The lead in stories or scenarios in his short radio homilies are usually current and relevant. "Are you overwhelming with your life so that you feel like drowning?", "Have you ever felt . . . ", etc. The closing line is invariably comprised of doctrinaire, somewhat stilted, non-denominational Christian answers to life's problems, which usually boil down to "a personal relationship to Jesus Christ is the solution to all your problems." Out in alternative rock land, they make you want to snort your Mountain Dew through your nose.

It isn't that the advice is objectionable. I don't know what the earnest young preacher really thinks deep down. But, he studiously avoids the message of hate so familiar from evangelicals these days in favor of a more benign and abstract message, which is presented in simple declarative sentences in the active voice using plain words that would make Strunk and White proud and is at about a 5th grade reading level.

It is just that the messages are absurd. Your girlfriend dumps you, therefore . . . and any normal person would give you perfectly normal answer that flows logically from the premise . . . you should get drunk, you should call her up, you should find another girlfriend, you should wait until you're not on the rebound anymore. But, according to Dunn, the forecefully clear answer is that you need a personal relationship with Jesus Christ. What that has to do with anything, or how he gets from point A to point B, is always baffling. He could just as well have ended his message with, "so, you need to develop your skills at playing the videogame 'Doom'," or "so, you should paint your face blue and walk like a chicken." But, I guess, if you come from a different place where the first place you look for an answer to any question is biblical authority, it must make sense somehow.

It certainly isn't persausive to anyone with a basically secular mindset, but I suppose that I'm not really in the target audience. In addition to not being in the target age demographic (we won't engage in the frightening exercise of considering just how far out of that demographic I am right now), I don't think I'm in the target religious demographic either.
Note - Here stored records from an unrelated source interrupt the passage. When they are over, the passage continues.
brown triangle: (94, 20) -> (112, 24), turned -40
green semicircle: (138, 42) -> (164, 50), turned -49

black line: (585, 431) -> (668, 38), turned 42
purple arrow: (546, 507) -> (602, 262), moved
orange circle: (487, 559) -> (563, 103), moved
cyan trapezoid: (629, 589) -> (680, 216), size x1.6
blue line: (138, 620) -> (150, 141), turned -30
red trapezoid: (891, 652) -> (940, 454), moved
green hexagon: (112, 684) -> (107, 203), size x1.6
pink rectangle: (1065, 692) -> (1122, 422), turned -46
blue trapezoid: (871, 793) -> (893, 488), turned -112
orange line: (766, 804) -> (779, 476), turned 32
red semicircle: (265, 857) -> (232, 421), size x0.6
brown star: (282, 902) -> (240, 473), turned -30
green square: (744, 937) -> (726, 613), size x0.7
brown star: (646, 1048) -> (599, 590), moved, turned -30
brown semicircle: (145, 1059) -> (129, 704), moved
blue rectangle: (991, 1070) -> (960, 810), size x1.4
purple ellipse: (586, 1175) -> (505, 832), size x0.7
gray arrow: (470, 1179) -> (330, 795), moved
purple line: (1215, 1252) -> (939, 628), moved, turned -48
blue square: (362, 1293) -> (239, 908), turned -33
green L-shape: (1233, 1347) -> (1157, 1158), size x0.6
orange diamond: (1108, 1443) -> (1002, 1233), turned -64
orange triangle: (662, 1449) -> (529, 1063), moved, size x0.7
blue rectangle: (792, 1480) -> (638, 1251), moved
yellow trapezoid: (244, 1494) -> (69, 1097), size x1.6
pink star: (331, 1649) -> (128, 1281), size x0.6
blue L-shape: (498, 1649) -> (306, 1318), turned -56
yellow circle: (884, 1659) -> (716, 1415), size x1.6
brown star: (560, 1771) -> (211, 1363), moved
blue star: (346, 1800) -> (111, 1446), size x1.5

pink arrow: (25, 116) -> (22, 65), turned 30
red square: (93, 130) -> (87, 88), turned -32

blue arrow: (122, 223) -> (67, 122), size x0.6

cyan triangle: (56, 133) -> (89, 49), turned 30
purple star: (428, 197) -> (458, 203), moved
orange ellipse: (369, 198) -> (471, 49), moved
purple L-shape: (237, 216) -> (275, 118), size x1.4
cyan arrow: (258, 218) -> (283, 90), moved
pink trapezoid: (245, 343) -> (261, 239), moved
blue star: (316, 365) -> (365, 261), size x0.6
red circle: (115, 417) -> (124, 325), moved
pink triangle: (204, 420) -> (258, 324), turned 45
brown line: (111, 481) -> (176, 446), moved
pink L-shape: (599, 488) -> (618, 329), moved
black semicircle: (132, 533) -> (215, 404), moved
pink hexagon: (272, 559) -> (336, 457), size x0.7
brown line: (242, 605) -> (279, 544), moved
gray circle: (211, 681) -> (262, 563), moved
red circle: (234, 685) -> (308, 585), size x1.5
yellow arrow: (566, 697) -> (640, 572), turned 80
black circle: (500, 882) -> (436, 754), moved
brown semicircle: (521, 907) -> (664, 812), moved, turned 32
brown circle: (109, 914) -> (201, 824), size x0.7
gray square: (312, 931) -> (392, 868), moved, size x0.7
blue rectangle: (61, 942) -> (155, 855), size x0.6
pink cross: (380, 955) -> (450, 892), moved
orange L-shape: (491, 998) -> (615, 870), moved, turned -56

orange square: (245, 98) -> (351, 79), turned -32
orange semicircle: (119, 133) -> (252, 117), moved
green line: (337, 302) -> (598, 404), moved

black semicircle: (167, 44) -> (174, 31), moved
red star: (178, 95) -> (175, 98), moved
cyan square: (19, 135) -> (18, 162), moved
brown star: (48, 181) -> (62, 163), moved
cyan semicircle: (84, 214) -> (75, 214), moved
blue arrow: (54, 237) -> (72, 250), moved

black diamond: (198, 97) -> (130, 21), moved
Like the "Alpha Program" invented by the Anglican Church and favored by a great many liturgical churches for bringing newlyweds, often as they have young children, back into the fold (the local Missouri Synod Church makes attendance a requirement for all adults sending children to the private school they sponsor), the goal is not so much to convert people, as to activate people who are pre-programed to respond to his message from their own days as children in protestant, evangelical leaning churches. A lot of kids in the Denver metro area fit this profile. He's trying to breathe life and relevance into a belief system that is already there at a moment when the decidely out of touch church leaders they grew up with can no longer relate to them, and visa versa.

Since I'm not a target (growing up as a liturgical Christian, the programming I received was very different and is triggered by far more subtle cues), I'm neither affected, nor threatened, by the ministry, so I just find it amusing. But, I do wonder how many people really and truly find it meaningful. Are there really teens and near teens for whom the leap from daily life to the Bible that Dunn makes seems relevant? Apparently someone thinks so, because the ads keep running every week, and I doubt that they are free (although I wouldn't be surprised if the radio conglomerate owns the station gives them a discount).

I do wonder, however, if this isn't an effort which should be flattered by imitation. Maybe a few sixty-second homilies offering secular solutions to life's emotional roller coaster, solutions that actually make sense to normal people, wouldn't be such a bad idea. Station 104.1, which is a "smooth jazz" (i.e. elevator music) station, has a show on the weekend, at least, which appears to do just that.

Of course, as the experience of the United Church of Christ shows, getting networks to put ads like that on the air, even if you are willing to pay for them, isn't always easy. Their experience is perhaps the most telling example of the conservative biases of the mainstream media. I can see many advertising departments simply refusing to pitch overtly secular humanist messages at any price, even with disclaimers like those the accompany Groundwire.